As a hockey player, Edwards was used to “nursing” injuries, so he followed the R.I.C.E therapy plan of rest, ice, compression and elevation. However, his symptoms did not lessen. “Because my pain didn’t go away, I scheduled an appointment with an orthopaedist who didn’t find anything from the X-rays he took. Therefore, I was advised to continue doing what I’d been doing and take over-the-counter pain relievers if I needed,” Edwards said. “But after several months, I wasn’t getting any better with this conservative treatment approach, so I called Dr. Chudik who was recommended to me by a teammate,” he added.

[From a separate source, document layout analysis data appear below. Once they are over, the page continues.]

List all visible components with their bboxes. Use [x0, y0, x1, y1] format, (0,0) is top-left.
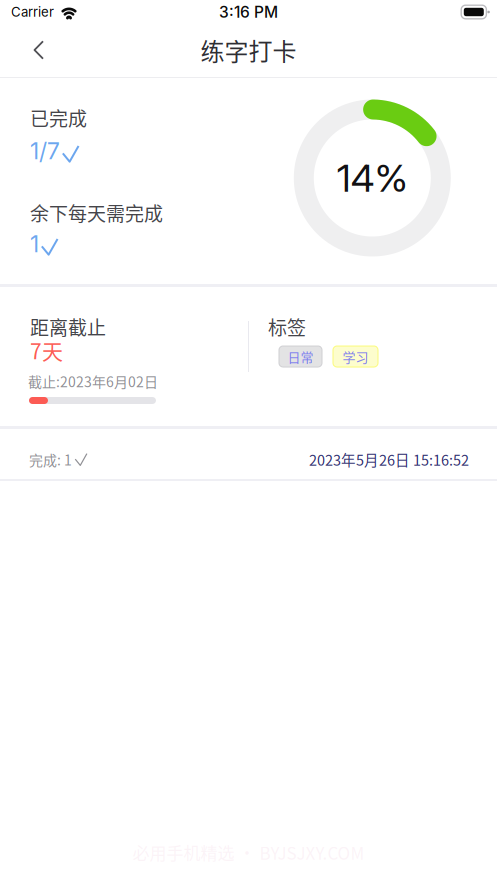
staticText: 截止:2023年6月02日: [28, 371, 158, 391]
button[interactable]: Back: [0, 28, 61, 72]
staticText: 练字打卡: [200, 33, 296, 67]
staticText: 3:16 PM: [219, 3, 278, 21]
staticText: 距离截止: [30, 313, 106, 340]
staticText: 标签: [268, 313, 306, 340]
staticText: 1: [30, 230, 39, 258]
staticText: 完成: 1: [29, 449, 72, 470]
button[interactable]: 学习: [333, 346, 378, 367]
staticText: 必用手机精选 • BYJSJXY.COM: [132, 840, 364, 865]
staticText: Carrier: [11, 4, 54, 20]
staticText: 1/7: [30, 137, 60, 165]
button[interactable]: 日常: [279, 346, 322, 367]
staticText: 已完成: [30, 104, 87, 132]
staticText: 7天: [30, 335, 63, 365]
staticText: 14%: [337, 155, 408, 201]
staticText: 余下每天需完成: [30, 199, 163, 226]
staticText: 学习: [342, 347, 368, 366]
staticText: 日常: [288, 347, 314, 366]
staticText: 2023年5月26日 15:16:52: [309, 449, 469, 470]
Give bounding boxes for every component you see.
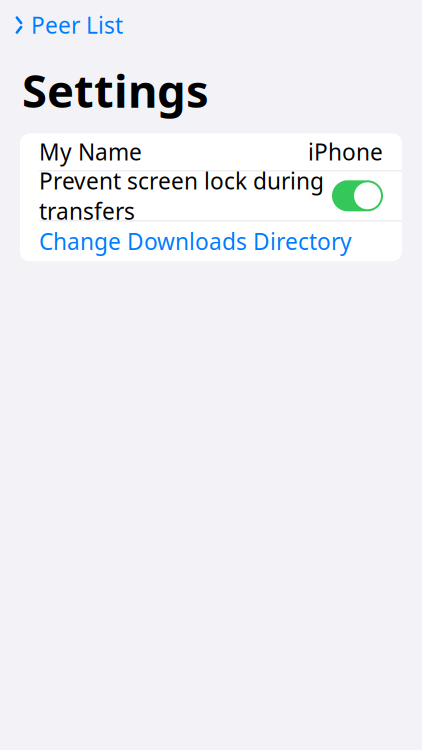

The hamstring comprises several muscles that attach by their tendons to the ischial tuberosity of the pelvis bone, cross the hip joint, run down the back of the thigh, cross the knee joint and attach to the tibia and fibula bones just below the knee. The hamstrings are important for bending, stabilizing the knee and straightening the hip. According to Dr. Chudik, most hamstring injuries usually occur at the muscle-tendon junction and the tendons remain attached. This is a typical hamstring strain or pull which can heal with active rehabilitation. However, Edward’s injury was a complete rupture of the tendon off the pelvis bone and the hamstring muscles retracted down his leg. Surgery to reattach the hamstring tendons was his only option to relieve symptoms and restore function.
Dr. Chudik remembers Edwards’ surgery well. “It was very tense in the operating room because I had to delicately dissect retracted and scarred muscle off the sciatic nerve as the tendon also had scarred to the nerve,” Dr. Chudik explained. “This happened because of a delay in diagnosis
and treatment. Over time, the muscle retracted and scarred to other tissues in Edward’s thigh, including the sciatic nerve.”
Additionally, Dr. Chudik recalls the tissues being so dense from the scaring that it almost was impossible to distinguish between the hamstring tissue and the sciatic nerve. “Once the hamstring tendons were dissected free, they did not reach the pelvis,” Dr. Chudik said. “To reattach the hamstring, I had to reconstruct (create) a new tendon with an allograft (cadaver) Achilles tendon.”
After eight weeks of crutches and a brace, Edwards was finally able to start walking on his own and begin physical therapy. “I had to strengthen and retrain my leg muscles,” Edwards said. “It took several months of rehab, but I’m now back to playing hockey, swimming, doing Yoga and core conditioning. I’m very happy with where I’m at. I feel great.